One shot of the Pfizer vaccine gives inadequate protection to cancer sufferers, new research suggests.
Scientists said the current strategy of delaying the second dose of the Pfizer vaccine must be urgently reviewed for cancer patients in light of the findings.
A study from King's College London and the Francis Crick Institute - which has not yet been peer-reviewed - found that three weeks after the first jab, antibody responses were found in 39 per cent of people with solid cancers and 13 per cent of people with blood cancer.
This compared with 97 per cent of people with no cancer, according to the research on 205 people, who comprised 151 with cancer and 54 healthy controls.
Cancer patients given a second dose of the vaccine three weeks after the first - as recommended by Pfizer - had a much better immune response, with 95 per cent of those with solid tumours showing detectable antibodies.
The team said leaving up to a 12-week gap between doses - as is currently happening in the UK - is leaving cancer patients vulnerable to serious Covid-19.
However, Cancer Research UK said the study was relatively small and people should continue to follow the advice of their doctors.
Dr Sheeba Irshad, senior clinical lecturer from King's College London, said: "Our data provides the first real-world evidence of immune efficacy following one dose of the Pfizer vaccine in immunocompromised patient populations.
"We show that following first dose, most solid and haematological (blood) cancer patients remained immunologically unprotected up until at least five weeks following primary injection; but this poor one-dose efficacy can be rescued with an early booster (second dose) at day 21.
"Based on our findings, we would recommend an urgent review of the vaccine strategy for clinically extremely vulnerable groups.
"Until then, it is important that cancer patients continue to observe all public health measures in place such as social distancing and shielding when attending hospitals, even after vaccination."
Professor Adrian Hayday, from King's College London and the Francis Crick Institute, said: "The vaccine is very impressive in its impact on healthy individuals and our study shows that it can clearly bring immense benefit to cancer patients too, but in most cases this is only after boosting.

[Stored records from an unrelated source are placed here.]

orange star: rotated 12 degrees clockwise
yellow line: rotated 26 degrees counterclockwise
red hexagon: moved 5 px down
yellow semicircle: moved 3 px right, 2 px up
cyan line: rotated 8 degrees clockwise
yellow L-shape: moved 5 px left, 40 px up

"Cancer patients should be vaccinated and boosted quickly and their responses, particularly those of blood cancer patients, should be intensively monitored so that those who mix with family, friends and carers can be confident of their environment."
Martin Ledwick, head information nurse at Cancer Research UK, said: "This is an interesting study and it's important to assess how cancer patients are responding to the vaccines being rolled out.
"But at this stage, we are looking at data that hasn't been peer-reviewed, where other experts in the field would flag errors and limitations within the results.
"The numbers of patients looked at in the study are also relatively small, particularly for those with blood cancers.
"We know that this information could be worrying, but anyone undergoing cancer treatment should continue to follow the advice of their doctors, and we encourage all who can to take up the vaccine."
Dr Simon Vincent, director of research, support and influencing at Breast Cancer Now, who supported the study, said: "Worryingly, this study suggests that people affected by cancer, including breast cancer, get little protection against the virus when they only receive a single dose of the Pfizer Covid-19 vaccine and then do not receive their vaccine boost in the following three weeks.
"In contrast, the study identifies that when patients received a second dose of the vaccine within three weeks, they had significantly improved immune response and protection against coronavirus.
"In light of these findings we are calling on the Joint Committee on Vaccination and Immunisation to urgently review the evidence presented in this study, and to consider adapting its strategy to ensure that people who may benefit from this approach, including those with breast cancer, receive both the first and second dose of the Pfizer Covid-19 vaccine within a three-week timeframe to minimise their risk of both contracting and becoming seriously ill with coronavirus."
A Department of Health and Social Care spokesman said: "We are focused on saving lives and the antibody response is only part of the protection provided by the vaccine.
"The independent Joint Committee on Vaccination and Immunisation, which advises Government on vaccine use and prioritisation, regularly reviews data and evidence on vaccine efficacy and effectiveness."